Findings from a retrospective cohort study revealed that second- or third-line treatment with zanubrutinib (Brukinsa) was associated with improved real-world overall survival (OS) and time to next treatment (TTNT) compared with ibrutinib (Imbruvica) in patients with relapsed/refractory mantle cell lymphoma (MCL).1 Trends for improved OS and TTNT were also observed for zanubrutinib compared with acalabrutinib (Calquence).
In an inverse probability of treatment weighting (IPTW) adjusted model, zanubrutinib produced a statistically significant improvement in OS compared with ibrutinib (HR, 0.63; 95% CI, 0.42-0.96; P = .03) and a numerically greater TTNT (HR, 0.75; 95% CI, 0.55-1.04; P = .08). Notably, trends for improved OS (HR, 0.77; 95% CI, 0.53-1.11; P = .20) and TTNT (HR, 0.91; 95% CI, 0.68-1.22; P = .50) were reported for zanubrutinib vs acalabrutinib.

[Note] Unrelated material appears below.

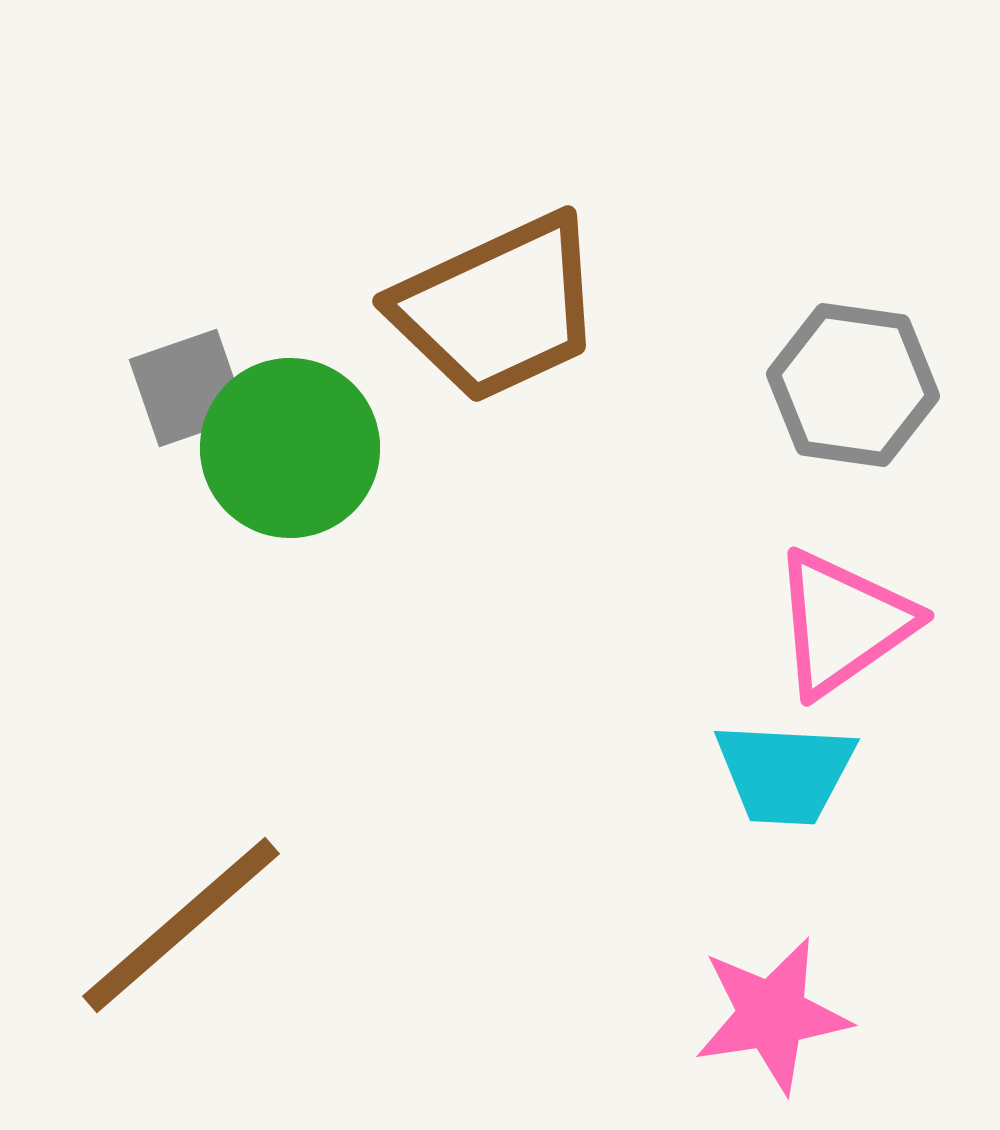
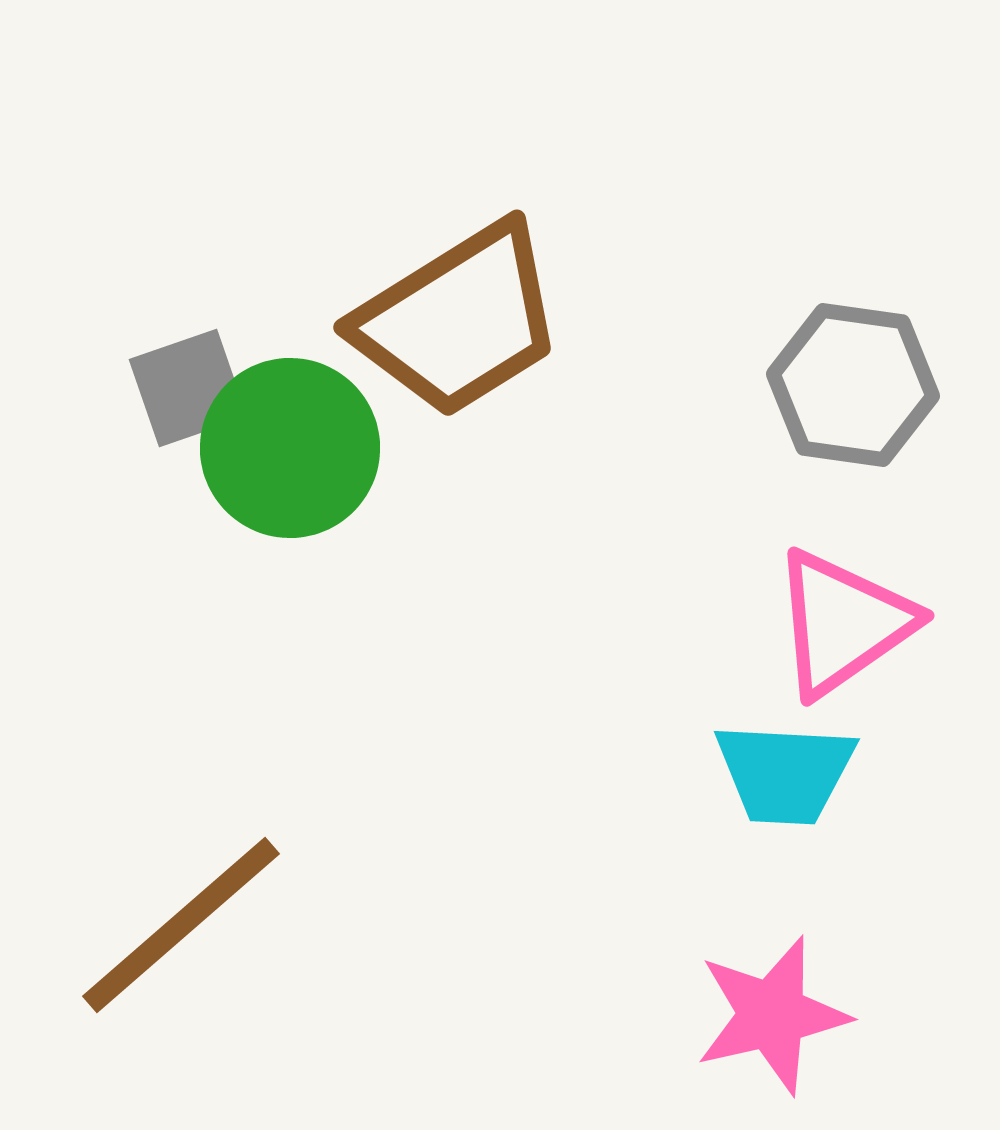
brown trapezoid: moved 39 px left, 12 px down; rotated 7 degrees counterclockwise
pink star: rotated 4 degrees counterclockwise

Among the overall study population (n = 698), second- or third-line treatment with a covalent BTK inhibitor produced a median OS of 30.4 months (95% CI, 24.7-36.1). The median OS was 28.8 months (95% CI, 23.7-not reached [NR]) for patients treated with zanubrutinib (n = 135), 29.2 months (95% CI, 22.9-36.5) for patients treated with acalabrutinib (n = 342), and 29.3 months (95% CI, 21.1-39.1) for those given ibrutinib (n = 221).
The overall median TTNT was 11.5 months (95% CI, 10.0-13.5), with values of 16.8 months (95% CI, 11.1-23.2) for zanubrutinib, 11.9 months (95% CI, 9.2-14.6) for acalabrutinib, and 9.8 months (95% CI, 7.6-13.1) for ibrutinib.

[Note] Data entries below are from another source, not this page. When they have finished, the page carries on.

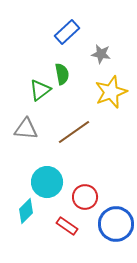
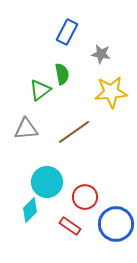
blue rectangle: rotated 20 degrees counterclockwise
yellow star: rotated 16 degrees clockwise
gray triangle: rotated 10 degrees counterclockwise
cyan diamond: moved 4 px right, 1 px up
red rectangle: moved 3 px right
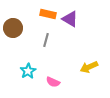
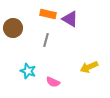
cyan star: rotated 21 degrees counterclockwise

“Patients with relapsed/refractory MCL treated with covalent BTK inhibitor monotherapies at national oncology centers in the United States had longer real-world OS with second/third-line zanubrutinib compared with second/third-line ibrutinib, and trends favoring improved real-world TTNT for second/third-line zanubrutinib compared with second/third-line ibrutinib and second/third-line acalabrutinib,” lead study author Tycel Phillips, MD, and colleagues wrote in a publication of the data. “Future research is warranted to identify factors influencing use of zanubrutinib and acalabrutinib, reasons for differences in real-world TTNT and real-world OS across covalent BTK inhibitors, and reasons for changing between covalent BTK inhibitors.”
Phillips is an associate professor in the Division of Lymphoma of the Department of Hematology & Hematopoietic Cell Transplantation at City of Hope in Duarte, California.
How was the retrospective cohort study conducted?
Real-World Study of Covalent BTK Inhibitor Outcomes in R/R MCL
- A retrospective real-world study found that zanubrutinib was associated with significantly longer OS than ibrutinib in patients with relapsed/refractory MCL treated with a covalent BTK inhibitor in the second- or third-line setting.
- Patients receiving zanubrutinib also experienced numerically longer time to next treatment compared with both ibrutinib and acalabrutinib.
- Researchers noted that treatment discontinuation was most often driven by disease progression or toxicity, and they called for further studies to better understand differences among covalent BTK inhibitors in real-world practice.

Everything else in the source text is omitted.